Данный подход предполагает, что рост значения Китая будет постепенным, но его влияние на мировую экономику и глобальный порядок будет неотвратимо усиливаться. Поскольку этот процесс растянется во времени, будущим историкам будет очень сложно найти момент начала китайского столетия. Началось ли оно в 2008 году во время Олимпиады в Пекине, которая должна была закончиться провалом, а стала огромным успехом, или в первую волну мирового кризиса, или в момент подключения Китая к спасению Европы (если это произойдет)?
Несомненно одно: если Пекину удастся сохранить стабильность во внутренней политике (это будет гораздо сложнее, чем во внешней), время будет работать на него, а его переговорная позиция в отношениях с живущей не по средствам и задолжавшей Европой будет все сильнее.
Что китайцы могут потребовать взамен (ведь ясно, что они не отдадут заработанные тяжелым трудом деньги за «спасибо» и дружеское похлопывание по плечу)?
Есть целый ряд направлений, в которых для Китая грядет хорошая конъюнктура: открытие европейских рынков публичных заказов для китайских компаний, отмена введенного в 1989 году эмбарго на оружие, покупка технологически развитых европейских компаний и корпораций, признание статуса свободной рыночной экономики, что устранит барьеры для входа китайских концернов на европейские рынки.
Захочет ли Европа экономить и упорно работать, чтобы противостоять китайскому вызову?
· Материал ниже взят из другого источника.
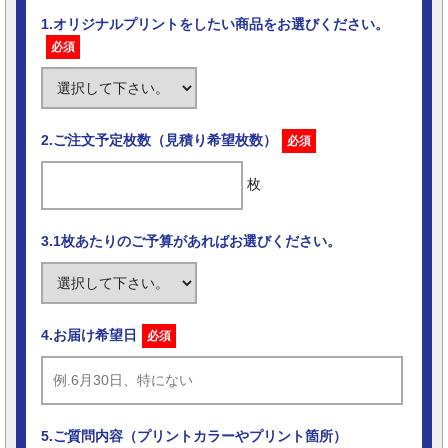
1.オリジナルプリントをしたい商品をお選びください。
必須
2.ご注文予定枚数（見積り希望枚数）
必須
枚
3.1枚あたりのご予算があればお選びください。
4.お届け希望日
必須
5.ご質問内容（プリントカラーやプリント箇所）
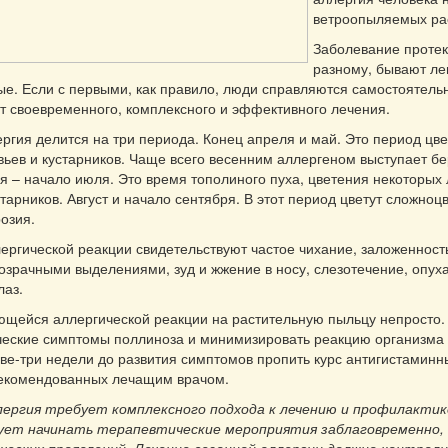
ветроопыляемых ра
Заболевание протека
разному, бывают ле
е. Если с первыми, как правило, люди справляются самостоятельн
т своевременного, комплексного и эффективного лечения.
ргия делится на три периода. Конец апреля и май. Это период цве
ьев и кустарников. Чаще всего весенним аллергеном выступает бе
 – начало июля. Это время тополиного пуха, цветения некоторых 
старников. Август и начало сентября. В этот период цветут сложноц
розия.
ергической реакции свидетельствуют частое чихание, заложенность
зрачными выделениями, зуд и жжение в носу, слезотечение, опух
лаз.
ющейся аллергической реакции на растительную пыльцу непросто.
ческие симптомы поллиноза и минимизировать реакцию организма
две-три недели до развития симптомов пропить курс антигистаминн
рекомендованных лечащим врачом.
лергия требует комплексного подхода к лечению и профилактик
ует начинать терапевтические мероприятия заблаговременно, 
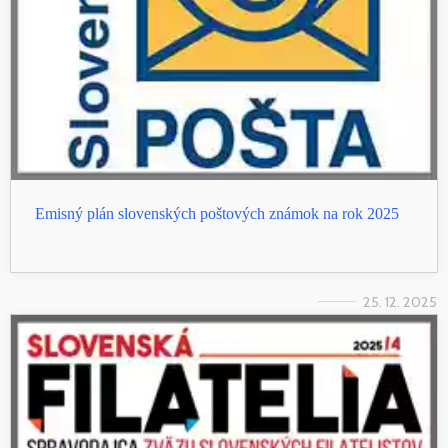
Emisný plán slovenských poštových známok na rok 2025
25. 12. 2025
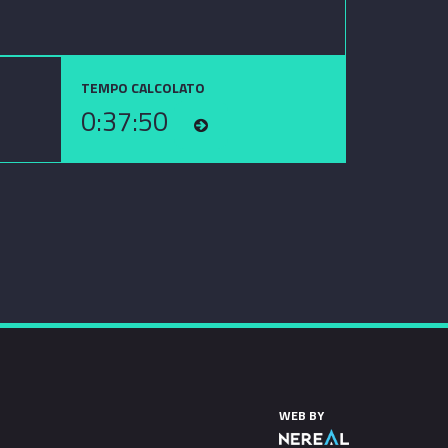
TEMPO CALCOLATO
0:37:50
WEB BY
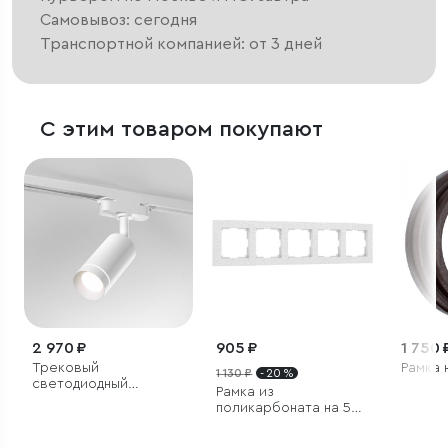
Самовывоз: сегодня
Транспортной компанией: от 3 дней
С этим товаром покупают
2 970 ₽
905 ₽
1 750 
Трековый
Рамка 
1 130 ₽
- 20 %
светодиодный
Рамка из
светильник для
поликарбоната на 5
однофазного
постов Hammer белый
шинопровода Glory
белый 7W 4200K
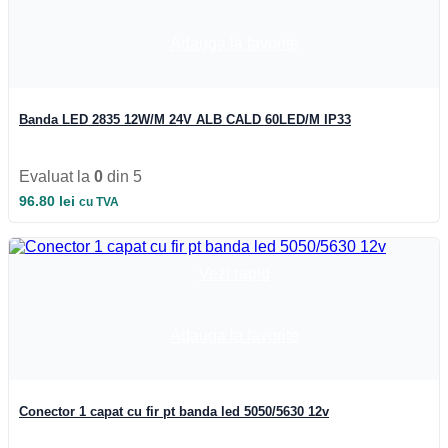
Iluminat Industrial
Iluminat Industrial
Iluminat Industrial LED
Adauga la favorite
Iluminat stradal
Iluminat Industrial
Iluminat Expozitii
Module LED
Banda LED 2835 12W/M 24V ALB CALD 60LED/M IP33
Automatizari si Smart
Evaluat la
0
din 5
96.80
lei
cu TVA
Vezi rapid
Adauga la favorite
Conector 1 capat cu fir pt banda led 5050/5630 12v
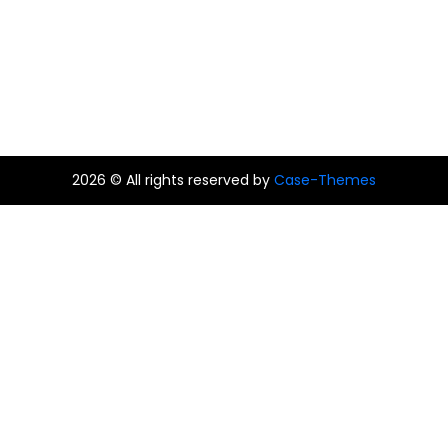
2026 © All rights reserved by
Case-Themes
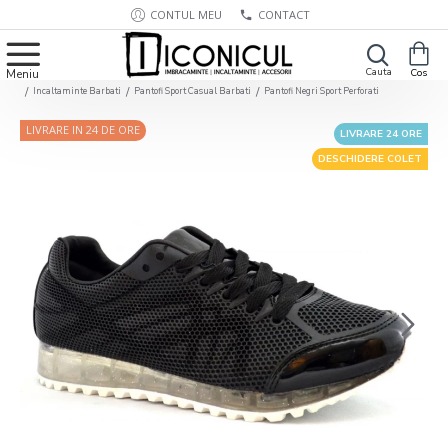
CONTUL MEU
CONTACT
Incaltaminte Barbati
Pantofi Sport Casual Barbati
Pantofi Negri Sport Perforati
LIVRARE IN 24 DE ORE
LIVRARE 24 ORE
DESCHIDERE COLET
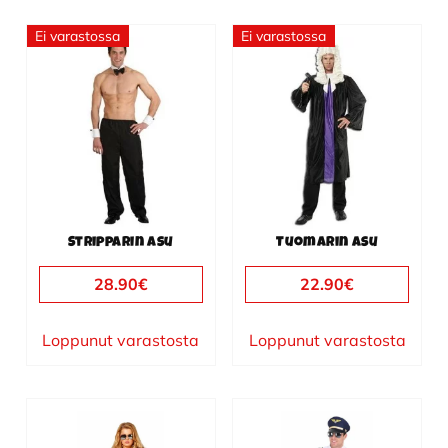
Ei varastossa
Ei varastossa
Tällä
tuotteella
on
useampi
muunnelma.
Voit
tehdä
valinnat
Stripparin asu
Tuomarin asu
tuotteen
sivulla.
28.90
€
22.90
€
Loppunut varastosta
Loppunut varastosta
Tällä
Tällä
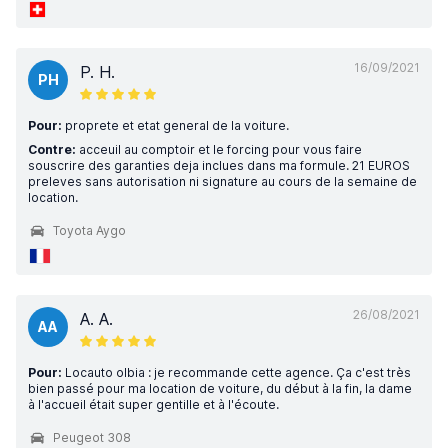
16/09/2021
P. H.
PH
Pour:
proprete et etat general de la voiture.
Contre:
acceuil au comptoir et le forcing pour vous faire
souscrire des garanties deja inclues dans ma formule. 21 EUROS
preleves sans autorisation ni signature au cours de la semaine de
location.
Toyota Aygo
26/08/2021
A. A.
AA
Pour:
Locauto olbia : je recommande cette agence. Ça c'est très
bien passé pour ma location de voiture, du début à la fin, la dame
à l'accueil était super gentille et à l'écoute.
Peugeot 308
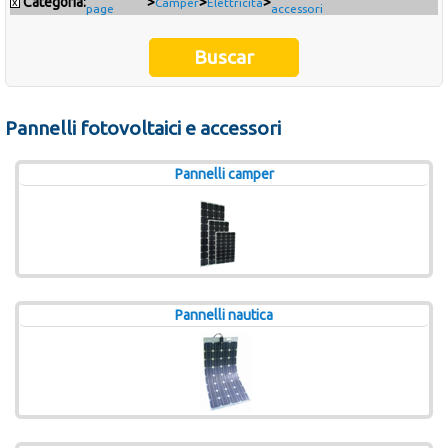
Categoría:
>
>
>
x
Camper
Elettricità
page
accessori
Occasioni
Ultimi inserimenti
Pannelli fotovoltaici e accessori
Offerte del mese
Pannelli camper
Cataloghi fornitori
Pannelli nautica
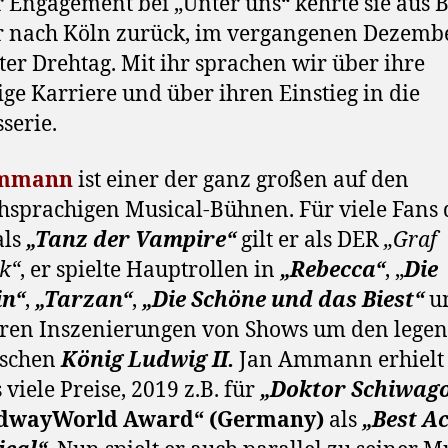
r Engagement bei „Unter uns“ kehrte sie aus B
r nach Köln zurück, im vergangenen Dezemb
ster Drehtag. Mit ihr sprachen wir über ihre
ige Karriere und über ihren Einstieg in die
sserie.
Ammann
ist einer der ganz großen auf den
hsprachigen Musical-Bühnen. Für viele Fans 
als
„Tanz der Vampire“
gilt er als DER
„Graf
k“
, er spielte Hauptrollen in
„Rebecca“
, „
Die
in“
,
„Tarzan“
,
„Die Schöne und das Biest“
un
ren Inszenierungen von Shows um den lege
ischen
König Ludwig II.
Jan Ammann erhielt
 viele Preise, 2019 z.B. für
„Doktor Schiwag
dwayWorld Award“ (Germany)
als
„Best Ac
Кто мог бы в условиях парламентской демократии победить на выборах и долгое время удерживать власть с такой программой?
Польша, лежащая на рубежах Европы и вне евозоны, пользуется сейчас выгодами сложившейся ситуации и своим неплохим экономическим состоянием, живя иными проблемами. Но вскоре и до нас доберутся последствия изменяющейся расстановки сил, в которой на первый план выходят страны БРИК (Бразилия, Россия, чье влияние становится все более заметным с 2009 года, Индия и Китай), не говоря уже о кризисе в Европе.
Последние 20 лет характеризовались политикой интеграции с Западом, но сейчас, пожалуй, даже ее самые большие энтузиасты могут признать, что эта формула постепенно себя изживает. Сейчас Европа ничего не гарантирует, а пример Словакии показывает, что она может привести и к проблемам. Это уже не мир 80-х, где быть в Европе означало стать участников эксклюзивного клуба. В такой ситуации декабрьская поездка президента Польши Бронислава Коморовского (Bronisław Komorowski) за Великую стену может стать первым за долгие годы визитом польского политика подобного ранга в неевропейскую страну, который не будет высмеян ведущими СМИ. […] Это будет путешествие в неизвестный мир XXI века, где все большее значение получают новые державы (Бразилия) и государства-цивилизации (Индия и Китай), возвращающееся после долго перерыва в игру.
Это совершенно новый вызов, вставший перед нами в XXI веке. Вызов, избежать которого нам не удастся.